Further, in some embodiments, the flow restrictor 15 may include a channel 151 and a first body 152; the channel 151 may be along theThe first body 152 is axially disposed and can communicate with the air outlet passage 14, through which the atomizing air can pass. In some embodiments, the cross-sectional area of the channel 151 may be 3.5-4.0mm². By arranging the flow limiting piece 15 with smaller aperture, the atomized air can be more concentrated when entering the air outlet channel 14, and the mouth feeling of sucking is more dense. In some embodiments, the flow restriction 15 may have an outlet cross-sectional area within a set range, which may be less than the 3.5mm². When the air outlet cross-sectional area of the flow restriction member 15 is within the predetermined range, it can have a capillary action on the nebulizable medium, so that the nebulizable medium forms a surface tension film on the inner surface of the channel 151, thereby effectively preventing liquid leakage. The first body 152 may be an elastomer, which may be disposed at the periphery of the channel 151, which may serve to reduce the outlet cross-sectional area of the outlet channel 14, and which may block a portion of condensate that may enter the outlet channel 14. In some embodiments, the first body 152 can include a first abutting surface 1521 and a second abutting surface 1522; the first attaching surface 1521 may be a plane, and may be disposed opposite to the partition wall 12, and may attach to the partition wall 12, so as to improve the sealing property of the connection with the partition wall 12. The second attachment surface 1522 can be attached to the inner sidewall of the air outlet passage 15 opposite to the partition wall 12, and the second attachment surface 1522 can be a curved surface, so as to improve the sealing performance of the contact portion between the second attachment surface 1522 and the housing 11.
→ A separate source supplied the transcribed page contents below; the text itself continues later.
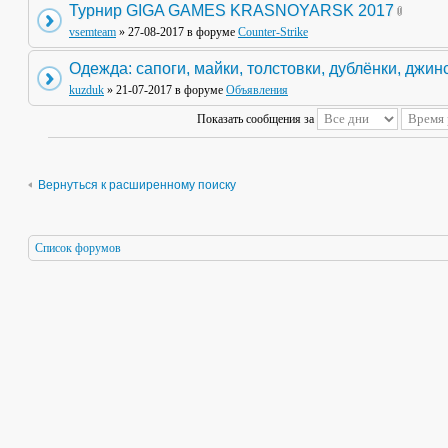
Турнир GIGA GAMES KRASNOYARSK 2017
vsemteam
» 27-08-2017 в форуме
Counter-Strike
Одежда: сапоги, майки, толстовки, дублёнки, джин
kuzduk
» 21-07-2017 в форуме
Объявления
Показать сообщения за
Вернуться к расширенному поиску
Список форумов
As shown in fig. 3 to 7, further, in some embodiments, the base 20 may be made of a metal material, and specifically, may be made of a magnetic conductive metal material, so as to be attracted and fixed with the magnet 205 in the second body 200, thereby facilitating the fixing of the atomizer 100. The base 20 can be sleeved on the opening end of the housing 10, and can be detachably connected with the housing 10 by a fastening structure. The side wall of the base 20 may be provided with a fastening hole, and the outer side wall of the housing 10 may be correspondingly provided with a fastener; the snap on the housing 10 can be snapped into the snap hole of the base 20 to connect with the base 20. The bottom of the base 20 is provided with an air inlet 21 and an abdicating hole 22; the air inlet hole 21 can facilitate the air to enter the inner side of the housing 10 from the bottom of the base 20, and it can communicate with the atomizing chamber and the starting air channel provided in the power supply casing 201 to start the starting switch 203; the relief holes 22 may provide relief to the conductive contacts 204 to facilitate electrically conductive connection of the conductive contacts 204 to the mister 100. In some embodiments, the base 20 can have an elliptical cross-section, which can include a third major axis and a third minor axis; the third major axis may be disposed corresponding to the first major axis of the matching portion 111, and the third minor axis may be disposed corresponding to the first minor axis of the matching portion 111; the third major axis may be greater in size than the first major axis; in some embodiments, an inner sidewall of the base 20 corresponding to the flat section of the matching portion 111 may be a curved surface, and a second gap may be formed between the inner sidewall and a first outer sidewall 111a of the matching portion 111, so as to communicate with the first gap to form an air inlet channel 113.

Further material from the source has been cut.